FYI - As I said above sleep apnea is a mechanical problem. Here’s what I mean…

Your body is only willing to work just so hard to pull in air when you sleep. Its not like when you are awake and you can breath harder if you want. When you have air way resistances such has upper chest mass pressing against your airway, deviated septum, large pallet, etc, they create added resistance for the lungs to pull air through. When the total resistance of all these “partial” obstructions is greater than the effort the lungs are willing to put out you stop breathing.

The cpap machine (continous positive airway pressure) is like a little turbo for your lungs adding pressure to the air going in which in essence is like getting your lungs to work harder (but they don’t have to because the machine is doing the work)
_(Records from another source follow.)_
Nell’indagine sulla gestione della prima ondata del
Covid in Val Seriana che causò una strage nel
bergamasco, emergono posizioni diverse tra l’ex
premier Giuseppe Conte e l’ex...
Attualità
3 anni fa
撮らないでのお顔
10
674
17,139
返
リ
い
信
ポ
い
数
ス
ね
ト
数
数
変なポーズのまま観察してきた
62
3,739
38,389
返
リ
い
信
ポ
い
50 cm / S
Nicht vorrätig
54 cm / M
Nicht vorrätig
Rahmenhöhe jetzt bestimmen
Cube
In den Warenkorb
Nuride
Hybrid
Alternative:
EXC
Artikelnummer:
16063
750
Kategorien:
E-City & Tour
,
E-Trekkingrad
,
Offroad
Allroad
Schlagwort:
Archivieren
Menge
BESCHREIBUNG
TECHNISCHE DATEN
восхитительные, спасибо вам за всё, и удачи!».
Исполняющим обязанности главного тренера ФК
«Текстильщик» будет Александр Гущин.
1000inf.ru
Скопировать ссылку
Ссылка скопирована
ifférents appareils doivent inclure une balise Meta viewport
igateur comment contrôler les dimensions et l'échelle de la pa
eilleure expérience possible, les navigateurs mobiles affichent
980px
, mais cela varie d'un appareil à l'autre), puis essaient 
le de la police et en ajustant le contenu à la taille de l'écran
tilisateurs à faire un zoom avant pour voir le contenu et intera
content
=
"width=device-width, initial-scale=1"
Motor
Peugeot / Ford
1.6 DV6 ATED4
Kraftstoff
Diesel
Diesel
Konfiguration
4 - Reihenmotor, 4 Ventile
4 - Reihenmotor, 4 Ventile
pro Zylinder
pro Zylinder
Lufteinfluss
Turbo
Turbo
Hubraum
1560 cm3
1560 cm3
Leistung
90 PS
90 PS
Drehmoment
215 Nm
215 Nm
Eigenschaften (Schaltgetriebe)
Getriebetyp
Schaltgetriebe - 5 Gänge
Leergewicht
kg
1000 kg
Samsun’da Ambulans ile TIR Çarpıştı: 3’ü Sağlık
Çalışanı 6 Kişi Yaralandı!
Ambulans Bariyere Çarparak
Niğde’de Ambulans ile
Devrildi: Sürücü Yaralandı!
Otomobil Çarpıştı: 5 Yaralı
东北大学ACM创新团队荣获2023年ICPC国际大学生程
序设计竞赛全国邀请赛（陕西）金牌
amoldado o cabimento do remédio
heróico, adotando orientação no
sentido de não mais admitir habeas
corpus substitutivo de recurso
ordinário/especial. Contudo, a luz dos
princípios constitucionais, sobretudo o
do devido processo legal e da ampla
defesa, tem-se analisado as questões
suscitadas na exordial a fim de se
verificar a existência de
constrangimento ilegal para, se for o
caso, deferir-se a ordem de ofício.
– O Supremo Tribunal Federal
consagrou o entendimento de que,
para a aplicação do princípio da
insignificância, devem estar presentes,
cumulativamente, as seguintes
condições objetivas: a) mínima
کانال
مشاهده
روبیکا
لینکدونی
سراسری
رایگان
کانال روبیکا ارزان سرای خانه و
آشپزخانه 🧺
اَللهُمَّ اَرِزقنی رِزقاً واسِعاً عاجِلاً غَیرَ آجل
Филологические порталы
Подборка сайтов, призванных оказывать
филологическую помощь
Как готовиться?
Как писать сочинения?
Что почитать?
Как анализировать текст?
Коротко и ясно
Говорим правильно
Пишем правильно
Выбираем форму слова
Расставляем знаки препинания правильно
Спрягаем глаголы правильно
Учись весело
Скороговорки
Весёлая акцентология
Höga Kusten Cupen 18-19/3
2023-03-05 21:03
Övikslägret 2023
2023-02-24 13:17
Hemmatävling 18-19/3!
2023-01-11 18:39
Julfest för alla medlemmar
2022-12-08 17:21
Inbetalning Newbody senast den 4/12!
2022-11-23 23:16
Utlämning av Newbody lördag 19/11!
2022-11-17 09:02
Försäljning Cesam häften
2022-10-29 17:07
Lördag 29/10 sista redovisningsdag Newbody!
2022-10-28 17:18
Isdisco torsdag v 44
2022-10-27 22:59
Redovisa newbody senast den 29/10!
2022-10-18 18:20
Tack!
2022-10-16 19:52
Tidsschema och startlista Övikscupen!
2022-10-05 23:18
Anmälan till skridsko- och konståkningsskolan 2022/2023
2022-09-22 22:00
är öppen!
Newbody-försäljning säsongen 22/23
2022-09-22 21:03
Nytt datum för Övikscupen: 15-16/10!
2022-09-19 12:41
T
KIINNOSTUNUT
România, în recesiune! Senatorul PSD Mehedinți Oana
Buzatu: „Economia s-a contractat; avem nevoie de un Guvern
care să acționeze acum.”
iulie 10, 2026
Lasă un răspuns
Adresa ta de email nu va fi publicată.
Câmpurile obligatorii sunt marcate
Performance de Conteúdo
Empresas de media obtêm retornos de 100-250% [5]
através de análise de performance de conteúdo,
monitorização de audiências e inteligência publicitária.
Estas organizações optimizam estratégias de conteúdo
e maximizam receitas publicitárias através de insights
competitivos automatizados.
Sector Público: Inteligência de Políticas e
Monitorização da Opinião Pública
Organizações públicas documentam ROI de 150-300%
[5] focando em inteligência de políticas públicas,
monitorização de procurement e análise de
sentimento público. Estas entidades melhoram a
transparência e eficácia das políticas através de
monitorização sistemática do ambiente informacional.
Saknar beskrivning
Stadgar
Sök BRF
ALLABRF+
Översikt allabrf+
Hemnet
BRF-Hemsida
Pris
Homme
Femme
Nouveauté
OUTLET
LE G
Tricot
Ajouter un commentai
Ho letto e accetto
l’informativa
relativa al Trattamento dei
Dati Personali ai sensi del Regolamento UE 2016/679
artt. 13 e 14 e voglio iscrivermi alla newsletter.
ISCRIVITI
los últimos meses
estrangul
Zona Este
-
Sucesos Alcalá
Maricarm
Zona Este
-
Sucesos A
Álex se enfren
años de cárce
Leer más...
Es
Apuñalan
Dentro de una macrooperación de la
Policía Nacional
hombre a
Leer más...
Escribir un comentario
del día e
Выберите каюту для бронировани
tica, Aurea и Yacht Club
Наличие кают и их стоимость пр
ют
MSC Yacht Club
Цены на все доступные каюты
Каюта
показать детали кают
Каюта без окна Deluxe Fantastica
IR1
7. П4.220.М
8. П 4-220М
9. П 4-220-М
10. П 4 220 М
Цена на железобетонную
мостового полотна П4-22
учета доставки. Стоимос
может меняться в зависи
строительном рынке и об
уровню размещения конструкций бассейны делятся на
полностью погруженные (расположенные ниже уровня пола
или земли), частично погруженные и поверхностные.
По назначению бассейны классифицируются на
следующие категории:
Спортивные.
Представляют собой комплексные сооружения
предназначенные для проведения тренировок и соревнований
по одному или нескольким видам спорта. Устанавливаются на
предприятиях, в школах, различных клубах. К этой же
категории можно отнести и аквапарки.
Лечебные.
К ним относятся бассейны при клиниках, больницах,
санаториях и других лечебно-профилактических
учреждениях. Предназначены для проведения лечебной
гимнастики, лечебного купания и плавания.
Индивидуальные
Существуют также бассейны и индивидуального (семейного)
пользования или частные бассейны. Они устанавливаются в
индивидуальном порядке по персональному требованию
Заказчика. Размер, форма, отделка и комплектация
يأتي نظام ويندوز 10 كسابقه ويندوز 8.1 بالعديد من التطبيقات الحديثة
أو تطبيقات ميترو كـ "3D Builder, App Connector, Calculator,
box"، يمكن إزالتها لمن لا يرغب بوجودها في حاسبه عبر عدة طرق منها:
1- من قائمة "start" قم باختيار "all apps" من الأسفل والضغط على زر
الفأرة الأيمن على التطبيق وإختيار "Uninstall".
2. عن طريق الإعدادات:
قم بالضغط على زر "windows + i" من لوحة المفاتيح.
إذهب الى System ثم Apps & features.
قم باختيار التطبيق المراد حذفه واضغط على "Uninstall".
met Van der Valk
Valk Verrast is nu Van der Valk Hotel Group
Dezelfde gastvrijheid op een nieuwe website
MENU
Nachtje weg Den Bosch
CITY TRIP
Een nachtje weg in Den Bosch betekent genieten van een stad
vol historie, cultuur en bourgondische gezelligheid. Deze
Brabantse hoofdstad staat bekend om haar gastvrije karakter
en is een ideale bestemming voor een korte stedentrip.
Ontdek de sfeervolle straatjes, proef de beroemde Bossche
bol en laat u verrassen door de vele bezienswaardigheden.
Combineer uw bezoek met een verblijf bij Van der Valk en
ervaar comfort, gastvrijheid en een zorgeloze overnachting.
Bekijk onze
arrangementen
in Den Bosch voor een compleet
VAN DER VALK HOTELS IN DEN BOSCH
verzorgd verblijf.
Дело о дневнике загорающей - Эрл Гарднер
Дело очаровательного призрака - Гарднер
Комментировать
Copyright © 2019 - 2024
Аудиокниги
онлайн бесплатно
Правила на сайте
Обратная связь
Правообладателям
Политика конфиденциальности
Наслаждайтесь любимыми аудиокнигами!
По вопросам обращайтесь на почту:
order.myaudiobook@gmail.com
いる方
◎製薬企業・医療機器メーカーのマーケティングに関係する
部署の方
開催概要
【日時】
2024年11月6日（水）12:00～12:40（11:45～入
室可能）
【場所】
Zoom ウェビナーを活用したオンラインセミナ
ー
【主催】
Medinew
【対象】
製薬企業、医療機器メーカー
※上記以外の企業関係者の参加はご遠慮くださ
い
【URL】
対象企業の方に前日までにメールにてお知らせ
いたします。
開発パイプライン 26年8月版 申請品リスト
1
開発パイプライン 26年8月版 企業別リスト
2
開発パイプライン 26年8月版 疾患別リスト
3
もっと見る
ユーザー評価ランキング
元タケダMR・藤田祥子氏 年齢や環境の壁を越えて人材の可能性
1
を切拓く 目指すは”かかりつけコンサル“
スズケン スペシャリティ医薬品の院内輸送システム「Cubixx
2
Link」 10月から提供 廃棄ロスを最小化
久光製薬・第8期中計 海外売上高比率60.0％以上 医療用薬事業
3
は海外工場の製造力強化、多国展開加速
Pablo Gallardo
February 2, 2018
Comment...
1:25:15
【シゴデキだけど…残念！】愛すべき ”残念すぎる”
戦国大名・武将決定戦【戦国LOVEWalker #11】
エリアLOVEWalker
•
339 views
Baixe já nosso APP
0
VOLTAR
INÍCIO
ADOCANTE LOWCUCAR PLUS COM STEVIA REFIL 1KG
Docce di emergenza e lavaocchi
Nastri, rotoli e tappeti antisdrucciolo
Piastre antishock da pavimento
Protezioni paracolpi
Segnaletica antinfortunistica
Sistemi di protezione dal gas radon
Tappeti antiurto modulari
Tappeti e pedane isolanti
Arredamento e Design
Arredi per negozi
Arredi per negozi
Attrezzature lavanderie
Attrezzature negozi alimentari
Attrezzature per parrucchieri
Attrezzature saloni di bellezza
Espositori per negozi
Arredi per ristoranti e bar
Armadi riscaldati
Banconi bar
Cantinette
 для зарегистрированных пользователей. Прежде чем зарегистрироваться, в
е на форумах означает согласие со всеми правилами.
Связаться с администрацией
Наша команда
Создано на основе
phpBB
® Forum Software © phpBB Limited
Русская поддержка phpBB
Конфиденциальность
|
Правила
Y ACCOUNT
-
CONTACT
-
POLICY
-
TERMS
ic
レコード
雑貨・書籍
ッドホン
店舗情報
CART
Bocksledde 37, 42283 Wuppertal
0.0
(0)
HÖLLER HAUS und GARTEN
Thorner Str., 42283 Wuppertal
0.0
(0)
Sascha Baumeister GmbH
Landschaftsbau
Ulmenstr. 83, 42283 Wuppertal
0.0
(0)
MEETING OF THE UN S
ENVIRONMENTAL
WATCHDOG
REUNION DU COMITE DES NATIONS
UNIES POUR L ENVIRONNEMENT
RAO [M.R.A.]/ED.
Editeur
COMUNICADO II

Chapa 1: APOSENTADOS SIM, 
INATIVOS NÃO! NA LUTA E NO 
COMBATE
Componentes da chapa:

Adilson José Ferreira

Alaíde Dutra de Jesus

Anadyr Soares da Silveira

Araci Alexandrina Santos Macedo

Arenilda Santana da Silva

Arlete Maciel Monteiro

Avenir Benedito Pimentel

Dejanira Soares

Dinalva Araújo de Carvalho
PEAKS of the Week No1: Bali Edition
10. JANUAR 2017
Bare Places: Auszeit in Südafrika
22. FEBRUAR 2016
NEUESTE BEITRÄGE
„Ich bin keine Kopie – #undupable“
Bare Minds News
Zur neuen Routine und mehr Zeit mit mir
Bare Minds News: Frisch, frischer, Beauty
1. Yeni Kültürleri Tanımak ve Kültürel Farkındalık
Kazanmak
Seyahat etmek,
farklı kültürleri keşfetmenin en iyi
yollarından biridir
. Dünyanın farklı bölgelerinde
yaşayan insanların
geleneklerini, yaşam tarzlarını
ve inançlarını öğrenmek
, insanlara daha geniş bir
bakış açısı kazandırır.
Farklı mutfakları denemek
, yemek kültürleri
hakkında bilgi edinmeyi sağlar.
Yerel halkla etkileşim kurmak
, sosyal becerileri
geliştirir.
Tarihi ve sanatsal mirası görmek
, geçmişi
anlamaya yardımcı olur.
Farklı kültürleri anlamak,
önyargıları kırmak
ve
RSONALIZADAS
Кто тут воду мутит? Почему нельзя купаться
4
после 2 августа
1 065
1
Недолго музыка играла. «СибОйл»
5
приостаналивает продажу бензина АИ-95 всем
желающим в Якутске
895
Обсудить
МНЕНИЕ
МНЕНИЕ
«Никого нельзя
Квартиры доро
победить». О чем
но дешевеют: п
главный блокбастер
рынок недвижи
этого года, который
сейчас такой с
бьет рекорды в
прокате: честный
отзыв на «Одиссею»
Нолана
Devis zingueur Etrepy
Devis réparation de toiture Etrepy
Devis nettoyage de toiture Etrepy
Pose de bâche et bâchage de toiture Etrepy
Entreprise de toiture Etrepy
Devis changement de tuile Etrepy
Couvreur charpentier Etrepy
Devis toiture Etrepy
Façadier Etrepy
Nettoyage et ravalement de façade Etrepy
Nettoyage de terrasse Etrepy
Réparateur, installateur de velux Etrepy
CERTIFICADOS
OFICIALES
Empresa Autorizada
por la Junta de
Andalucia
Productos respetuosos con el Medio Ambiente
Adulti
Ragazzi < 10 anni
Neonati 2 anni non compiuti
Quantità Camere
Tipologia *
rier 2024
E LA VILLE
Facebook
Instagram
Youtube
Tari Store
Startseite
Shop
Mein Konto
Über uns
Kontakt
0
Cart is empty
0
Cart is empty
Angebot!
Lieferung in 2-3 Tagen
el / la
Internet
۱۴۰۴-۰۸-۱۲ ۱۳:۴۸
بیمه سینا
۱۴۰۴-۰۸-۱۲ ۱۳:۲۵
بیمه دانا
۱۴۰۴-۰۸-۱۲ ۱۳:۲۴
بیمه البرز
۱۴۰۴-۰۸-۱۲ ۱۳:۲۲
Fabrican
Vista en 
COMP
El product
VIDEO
I hope that’s clear. If you have any questions please ask.

[quote]CPerfringens wrote:
I don’t suffer breathing problem, but what I hate when I’m at my heaviest is that I always end up compressing nerves in my arm and waking up with a numb/paralyzed arm! No nerve gets spared, it’s mostly the ulnar, but sometimes median and radial as well, any side I’m lying on. [/quote]

I have actually found that this can be from tight scalene muscles.

Stretch those very well right before bed as well as some chin retractions against the pillow. Usually 60 secs per direction - little to no numbness for me when doing this.

I’m glad I came across this thread… My issue is most likely not due to excessive weight(as I’m a skinny bastard still IMO) but as soon as my insurance kicks in, I’m heading to a DR to get this uvula thing fixed! My nose is always stuffed, uvula always enlarged, when I wake up my mouth is always incredibly dry.

This thread reminded me that I don’t have to put up with that, and hopefully I’ll be able to get it fixed permanently. Thanks guys.